On the algebraic K-cohomology of lens spaces (Q2266475)

Let \(F_ q\) be a field of order \(q=p^ d\) and \(b_{F_ q}\) be the 0- connected spectrum of algebraic K-theory for \(F_ q\). Let \(\ell\) be an odd prime number (\(\ell \neq p)\) and \(L^ n_ 0(\ell)\) be the 2n- skeleton of the standard 2n\(+1\) dimensional lens space mod \(\ell\). The cohomology groups \(b^*_{F_ q}(L^ n_ 0(\ell))\) were studied by \textit{G. Nishida} [J. Math. Kyoto Univ. 23, 211-217 (1983; Zbl 0519.55002)] in a special case.
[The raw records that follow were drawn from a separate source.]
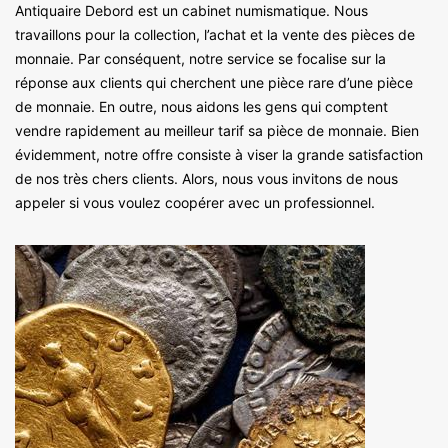
Antiquaire Debord est un cabinet numismatique. Nous
travaillons pour la collection, l’achat et la vente des pièces de
monnaie. Par conséquent, notre service se focalise sur la
réponse aux clients qui cherchent une pièce rare d’une pièce
de monnaie. En outre, nous aidons les gens qui comptent
vendre rapidement au meilleur tarif sa pièce de monnaie. Bien
évidemment, notre offre consiste à viser la grande satisfaction
de nos très chers clients. Alors, nous vous invitons de nous
appeler si vous voulez coopérer avec un professionnel.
The purpose of this paper is to determine completely the cohomology groups \(b^*_{F_ q}(L^ n_ 0(\ell))\). Let bu be the 1-connected spectrum which represents topological K-theory. Denote by \(\Lambda\) the ring of \(\ell\)-adic integers and by \(X_{\Lambda}\) the \(\ell\)-adic completion of a spectrum X. Using the cohomology exact sequence of the fibration \((b_{F_ q})_{\Lambda}\to bu_{\Lambda}\to^{1-\psi^ q}bu_{\Lambda}\) (where \(\psi^ q\) is the Adams operation), the authors have \(\tilde b^{2k}_{F_ q}(L^ n_ 0(\ell))\cong Ker \alpha\) and \(\tilde b_{F_ q}^{2k+1}(L^ n_ 0(\ell))\cong Co\ker \alpha\) where \(\alpha =(1-q^{-k}\psi^ q)^*: F^ k\tilde K^ 0(L^ n_ 0(\ell))\to F^ k\tilde K^ 0(L^ n_ 0(\ell)),\) \(F^ k\tilde K^ 0(L^ n_ 0(\ell))=Ker(\tilde K^ 0(L^ n_ 0(\ell))\to \tilde K^ 0(L^ k_ 0(\ell))\) if \(0\leq k<n\), \(=\tilde K^ 0(L^ n_ 0(\ell))\) if \(k<0\) and \(=0\) if \(k\geq n\). Combining these with the results on topological K-groups of \(L^ n_ 0(\ell)\), they get the main results.